This December is the first time I’ve observed Advent. I mean really intentionally observed it.
While I love this season as much as anyone, I usually don’t make the most of it. I’m usually distracted by whatever it is I’m working on and, by the time Christmas comes around, I get swept up in whatever festivities are happening around me. I usually let other people curate my Christmas experience.
Not so this year.
I can remember coming to the end of almost every winter holiday season wishing that there had been more focus on Jesus. I felt sad that something that is so important in my life had been sidelined.
While I had the intention of celebrate his coming to Earth, my attention was elsewhere. It was on logistics and shopping and meeting friends and family members and cooking nice food.
Don’t get me wrong, all these things are good, it’s just that I have experienced them as distraction from the kind of space I actually want to inhabit. I want to be someone whose life isn’t hurried, but is deeply centred.
At times in church history, Advent has been used for fasting and reflection. It’s been a time in which decorations are kept to a minimum in order that we celebrate Jesus coming to a world that wasn’t prepared for him.
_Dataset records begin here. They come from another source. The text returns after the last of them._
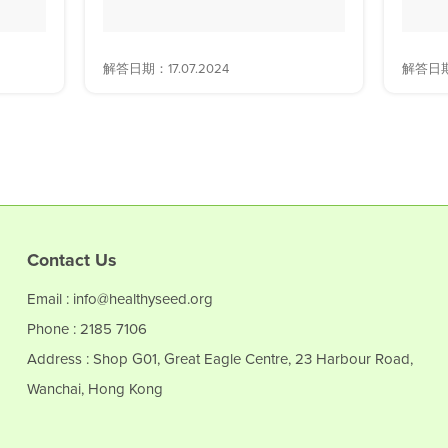
解答日期：17.07.2024
解答日期：
Contact Us
Email : info@healthyseed.org
Phone : 2185 7106
Address : Shop G01, Great Eagle Centre, 23 Harbour Road,
Wanchai, Hong Kong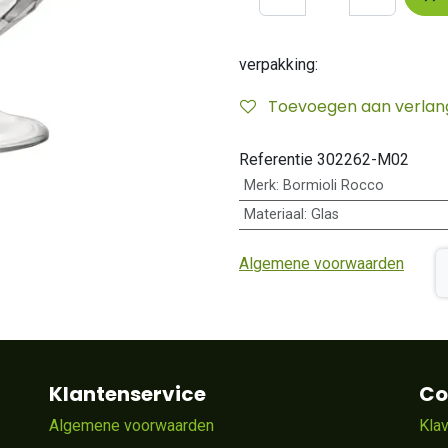
verpakking:
Toevoegen aan verlangl
Referentie
302262-M02
Merk
:
Bormioli Rocco
Materiaal
:
Glas
Algemene voorwaarden
Klantenservice
Co
Algemene voorwaarden
Kla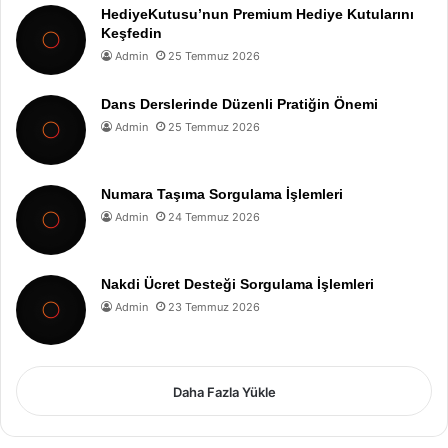
HediyeKutusu’nun Premium Hediye Kutularını
Keşfedin
Admin
25 Temmuz 2026
Dans Derslerinde Düzenli Pratiğin Önemi
Admin
25 Temmuz 2026
Numara Taşıma Sorgulama İşlemleri
Admin
24 Temmuz 2026
Nakdi Ücret Desteği Sorgulama İşlemleri
Admin
23 Temmuz 2026
Daha Fazla Yükle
Fleming Rutledge puts it this way:
The purpose of this withholding is to teach us that, in the birth of our Savior, we have received something that is beyond our deserving, beyond our preparations, beyond our human potential, beyond our expectations–that comes to us, in the words of beloved carols, in a “silent night,” in the “dark streets,” “in the bleak midwinter”
Fleming Rutledge, Observing Advent
So this year, knowing that it won’t work to start pursuing centredness on Christmas Eve, I’ve decided to embrace Advent. I’m using it as a time of preparation for what is to come. I’m taking time for reflection and focus in the hope that this will influence my inner space by the time Christmas comes around.
One of the important factors in cultivating this space is reducing distraction. Instead of falling prey to the cacophony of voices that usually crowd, and shape, my imagination, I’m taking back control.
One of my sources of endless ideas and questions and opinions is Twitter.
Even though I deleted the app from my phone several months ago, it has continued to be one of my go-tos for new information.
But more than that, I’ve noticed that it’s been my go-to for a quick fix of distraction: an escape from my inner journey. And my inner landscape has been deforested by this incessant running away.
So this Advent I’ve decided to abstain from using Twitter.
I won’t be opening that particular tab on my web browser until after Christmas. And even though I have minor anxiety about missing out on some important news, I think things will be okay.
Hopefully, learning to spend more time reflecting on the things I choose to, rather than the things that are thrown at me, will mean that I have more to offer the world.